In the first two decades of living in California, the Chinese built over 30 Chinatowns. In those days, more than 90% of the Chinese lived in these small town Chinatowns. The San Francisco Chinatown would not attain its prominence until later.

The Chinese introduced Buddhism and Taoism to North America. In every Chinatown they built a temple where their gods could be worshipped and at the same time reminding European Americans that there are many gods in this world.

The spread of Chinese culture in California grew as the new Chinese pioneers opened Chop Suey or “fusion” restaurants featuring Chinese and American dishes throughout the state. Food was the first contact that many European Americans had to Asian culture.

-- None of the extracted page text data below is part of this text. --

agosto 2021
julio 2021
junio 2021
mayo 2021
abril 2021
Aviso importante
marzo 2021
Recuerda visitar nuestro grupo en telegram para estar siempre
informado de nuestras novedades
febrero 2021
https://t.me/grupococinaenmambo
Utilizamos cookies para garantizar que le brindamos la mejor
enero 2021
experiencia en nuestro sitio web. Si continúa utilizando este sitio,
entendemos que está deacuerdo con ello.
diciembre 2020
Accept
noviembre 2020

They made a place for themselves in the California economy. They started the fishing industry and did most of the work to start the agricultural industry. In urban occupations, cigar making, woolen mills, salmon packing, boot making, and domestic work, they either were a major presence or dominated those industries. Railroad work was another area in which they excelled. During this period the Chinese constituted twenty five percent of the total California work force.

For a time, the Chinese thought they had found the Promised Land as they were no longer oppressed by Manchu officials and were able to work to their full potential. It was during this period that President Lincoln freed the slaves. America the Chinese felt was indeed a great country worthy of their loyalty. Democracy was an idea that they felt comfortable with. Perhaps they could not vote now, but soon, in the not too distant future, the ideas the Lincoln expressed, a nation, of the people, by the people, and for the people would apply to them also.

From 1850 to 1870, California was an exceptional place. In the mountains there was gold; in the valleys, a bountiful agricultural wonderland was being born. The magnificent Pacific seacoast held the abundant treasures of a virtually untapped source of wealth. The riches produced by the gold, agricultural, and sea products were bringing forth a new society.

Not only was there physical wealthy, but there was individual freedom. The issue of whether California would enter the union as a “free” state or a “slave” state had been newly decided. California would be free.

With an abundance of natural resources to develop, the growth of its cities financed by the seemingly unlimited supply of gold, a strong economy where everyone who wanted to work had a job, California for those brief twenty years, was a special place. That sense of “specialness” was further accentuated by the fact that everyone who immigrated to California during those years, had to work hard to get here. Everyone shared a “pioneer” spirit and a common goal of building the foundations of what would later be known as the “Golden State”.

During that golden age, California was more like an independent kingdom than part of the United States. Cut off from the other states by high mountains and the Great Plains, California was free to develop a new society. But that was soon to change. A wave of new immigrants would hit the state bringing the ills of the old world. The idyllic lifestyle that the early Californians developed would soon disappear.